Director, Script: Avi Mograbi
Script, Original Soundtrack: Noam Enbar
Photography: Philippe Bellaïche
Sound: Florian Eidenbenz
Editing: Rainer M. Trinkler, Avi Mograbi
Song: Dakhalt Marra Geneyna
Producers: Serge Lalou, Samir, Avi Mograbi
Production Companies: Les films d'ici, Avi Mograbi Films, Dschoint Ventschr Filmproduktion
World Sales: Doc & Film International www.docandfilm.com

Filmmaker Avi Mograbi looks deeply into the situation in Israel from various angles, reflecting upon his place of origin with his longtime Palestinian friend Ali Al-Azhari. Together they trace ways of life that are now at the mercy of politics. Their memories of a land that once coexisted without borders become even clearer when juxtaposed with some old love letters. The two men share a witty rapport that is interrupted by TV news of the Arab Spring, in this film full of reflection on the Middle East as it enters a period of turmoil.
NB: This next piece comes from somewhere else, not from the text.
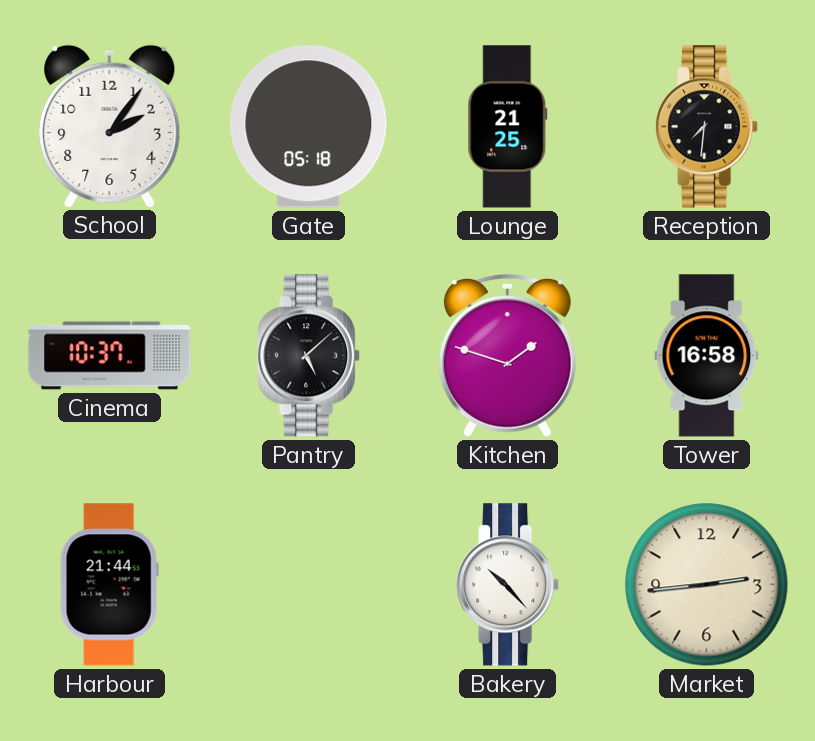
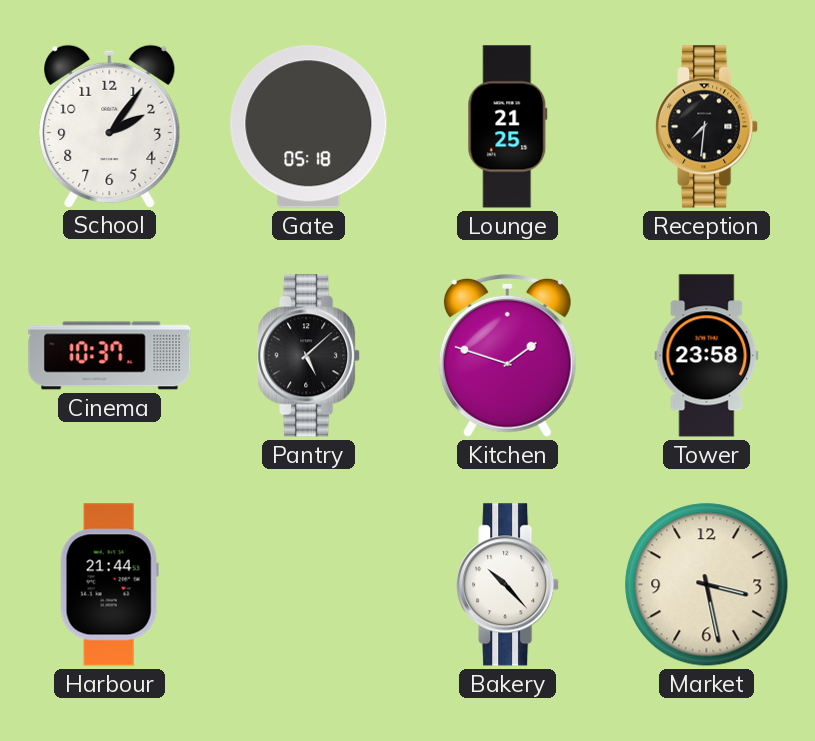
Tower: 16:58 -> 23:58
Market: 2:44 -> 3:28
[Director’s Statement] Originally I was planning to make a very different film. My father had a cousin who grew up in Beirut—he was a young man when the state of Israel was founded and Lebanon and Israel became enemy states. But this cousin perhaps did not understand the new situation properly and did not realize that the newly erected borders made movement between Beirut and Tel Aviv impossible. He continued relating to the Middle East as if it were still undivided. In the early 1950s he disappeared from Beirut, showed up in Tel Aviv and joined the Israeli military. After a few months he disappeared from the Israeli military and returned to his former life in Beirut, as if nothing had happened. A few years later, in the early 1960s he took another short trip to Tel Aviv and returned home.

I was amazed by this story of a person who did not accept or could not understand the irreversibility of these travels between enemy states. I was charmed by the idea of someone who does not accept the new rules, who grew up in an open Middle East and refuses to accept its division into enemy states.

So the idea for the film I called The Return to Beirut was to stage an imagined moment from the life of this cousin of my father as he wanders between two parts of his homeland now divided by borders. As the film was to be in Arabic, I decided to ask my Arabic teacher Ali Al-Azhari to collaborate with me on writing the script. But I had to tell him my family story first, and he in return told me his. So this is the film you’re watching now, my father’s cousin was lost on the way and we take, in his place, a journey across time in the divided Middle East.


- Avi Mograbi

Born in Israel in 1956, Avi Mograbi is a filmmaker and video artist. He studied philosophy at Tel Aviv University and art at the Ramat Hasharon Art School. After 1982 he worked as a first assistant director on local and foreign feature films and TV commercials. He directed his first film Deportation in 1989. He later went on to direct How I Learned to Overcome My Fear and Love Arik Sharon (1997), Happy Birthday, Mr. Mograbi (1999, YIDFF’99 Runner-up Prize in the International Competition), August (2002), which screened at the Berlin International Film Festival, and Avenge But One of My Two Eyes (2005), which screened at the Cannes Film Festival. His other films include At the Back (2000), Wait, It’s the Soldiers, I’ll Hang Up Now (2002), and Z32 (2008, YIDFF 2009 Award of Excellence in the International Competition).